──────── Provided data ────────
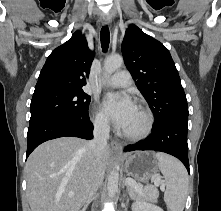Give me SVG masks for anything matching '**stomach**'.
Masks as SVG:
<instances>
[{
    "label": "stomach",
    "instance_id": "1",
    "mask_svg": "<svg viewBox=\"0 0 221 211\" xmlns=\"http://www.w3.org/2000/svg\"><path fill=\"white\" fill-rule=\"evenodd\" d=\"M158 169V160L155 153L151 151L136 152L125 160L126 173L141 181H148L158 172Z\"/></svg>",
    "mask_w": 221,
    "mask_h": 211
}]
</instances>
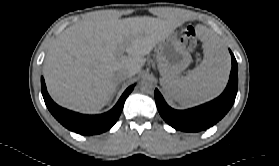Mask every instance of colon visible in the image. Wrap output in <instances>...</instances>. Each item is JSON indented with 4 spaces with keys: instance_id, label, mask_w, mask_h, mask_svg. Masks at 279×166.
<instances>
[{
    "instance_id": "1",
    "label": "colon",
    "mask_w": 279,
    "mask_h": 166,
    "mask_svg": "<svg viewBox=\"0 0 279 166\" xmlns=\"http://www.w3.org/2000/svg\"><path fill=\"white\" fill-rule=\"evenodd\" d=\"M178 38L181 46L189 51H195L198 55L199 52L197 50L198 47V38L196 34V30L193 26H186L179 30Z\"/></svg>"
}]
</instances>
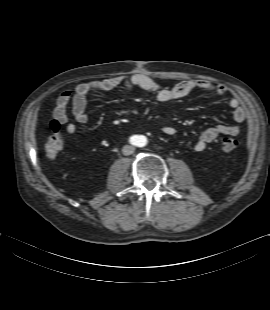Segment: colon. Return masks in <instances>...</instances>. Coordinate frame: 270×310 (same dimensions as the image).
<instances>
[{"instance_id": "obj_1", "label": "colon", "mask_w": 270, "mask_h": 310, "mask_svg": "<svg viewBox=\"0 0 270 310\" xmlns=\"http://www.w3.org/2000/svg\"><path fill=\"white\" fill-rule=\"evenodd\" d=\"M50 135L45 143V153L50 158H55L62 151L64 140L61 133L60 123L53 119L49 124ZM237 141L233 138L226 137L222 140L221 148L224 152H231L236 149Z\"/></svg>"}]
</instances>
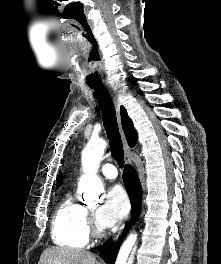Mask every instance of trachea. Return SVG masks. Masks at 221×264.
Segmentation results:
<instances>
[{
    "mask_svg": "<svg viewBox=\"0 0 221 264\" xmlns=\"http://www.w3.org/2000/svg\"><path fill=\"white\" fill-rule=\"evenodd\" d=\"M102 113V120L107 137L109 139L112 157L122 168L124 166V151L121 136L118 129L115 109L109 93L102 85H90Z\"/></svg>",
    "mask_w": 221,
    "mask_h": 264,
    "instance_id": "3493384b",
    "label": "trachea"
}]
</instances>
────────
Work instructions: The response should contain every record above exactly as written, and none of the pictures.

Result of the exercise:
Give me SVG masks for anything matching '**stomach**'.
Masks as SVG:
<instances>
[{
    "label": "stomach",
    "instance_id": "1",
    "mask_svg": "<svg viewBox=\"0 0 221 211\" xmlns=\"http://www.w3.org/2000/svg\"><path fill=\"white\" fill-rule=\"evenodd\" d=\"M158 169V160L155 153L151 151L136 152L125 160L126 173L141 181H148L158 172Z\"/></svg>",
    "mask_w": 221,
    "mask_h": 211
}]
</instances>
Mask every instance of colon visible in the image. Wrap output in <instances>...</instances>. Each item is JSON indented with 4 spaces with keys: instance_id, label, mask_w, mask_h, mask_svg. Masks at 279×166.
<instances>
[{
    "instance_id": "1",
    "label": "colon",
    "mask_w": 279,
    "mask_h": 166,
    "mask_svg": "<svg viewBox=\"0 0 279 166\" xmlns=\"http://www.w3.org/2000/svg\"><path fill=\"white\" fill-rule=\"evenodd\" d=\"M178 38L181 46L189 51H195L198 55L199 52L197 50L198 47V38L196 34V30L193 26H186L179 30Z\"/></svg>"
}]
</instances>
Segment: colon. Return masks in <instances>...</instances>. Coordinate frame: 270×310 (same dimensions as the image).
<instances>
[{"instance_id": "obj_1", "label": "colon", "mask_w": 270, "mask_h": 310, "mask_svg": "<svg viewBox=\"0 0 270 310\" xmlns=\"http://www.w3.org/2000/svg\"><path fill=\"white\" fill-rule=\"evenodd\" d=\"M50 135L45 143V153L50 158H55L62 151L64 140L61 133L60 123L53 119L49 124ZM237 141L233 138L226 137L222 140L221 148L224 152H231L236 149Z\"/></svg>"}]
</instances>
Mask every instance of trachea. Return SVG masks. Masks at 221×264.
Segmentation results:
<instances>
[{
    "mask_svg": "<svg viewBox=\"0 0 221 264\" xmlns=\"http://www.w3.org/2000/svg\"><path fill=\"white\" fill-rule=\"evenodd\" d=\"M102 113V120L107 137L109 139L112 157L122 168L124 166V151L121 136L118 129L115 109L109 93L102 85H90Z\"/></svg>",
    "mask_w": 221,
    "mask_h": 264,
    "instance_id": "3493384b",
    "label": "trachea"
}]
</instances>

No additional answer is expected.